** Data for review follows **
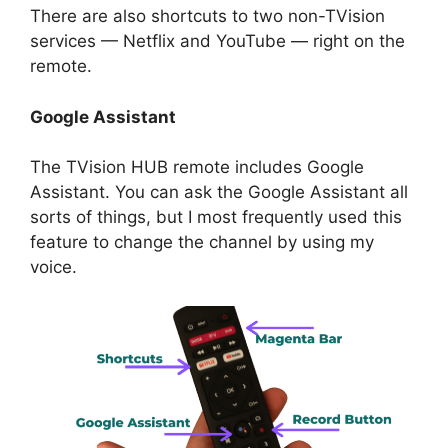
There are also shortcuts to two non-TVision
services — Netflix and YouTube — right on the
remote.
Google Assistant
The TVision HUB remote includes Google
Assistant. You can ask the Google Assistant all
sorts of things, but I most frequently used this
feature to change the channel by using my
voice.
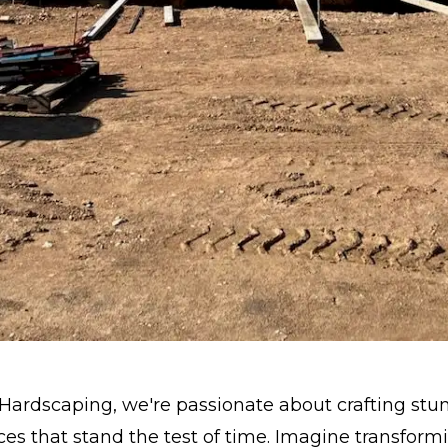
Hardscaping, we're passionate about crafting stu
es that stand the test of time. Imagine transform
** End of Data for review **
** Data for review follows **
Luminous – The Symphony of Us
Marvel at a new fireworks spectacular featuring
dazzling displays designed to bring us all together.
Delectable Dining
** End of Data for review **
** Data for review follows **
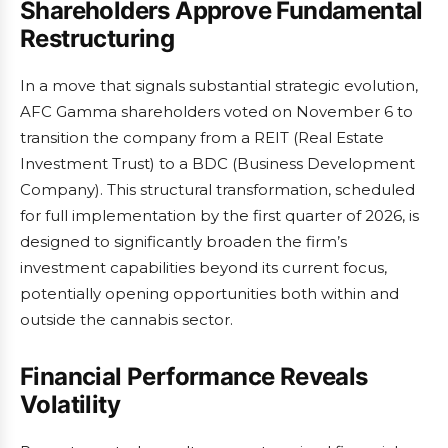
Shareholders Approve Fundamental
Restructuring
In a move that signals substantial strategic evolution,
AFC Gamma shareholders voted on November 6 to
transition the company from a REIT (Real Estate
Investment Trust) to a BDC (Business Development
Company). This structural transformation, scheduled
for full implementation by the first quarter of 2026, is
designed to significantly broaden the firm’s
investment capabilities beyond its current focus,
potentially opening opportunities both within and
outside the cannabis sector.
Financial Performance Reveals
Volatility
** End of Data for review **
▶ Exercise brief
Make a tally of the lines in this material that hold the string "Assistant", then give that number without any other words.

▶ Output for this exercise
2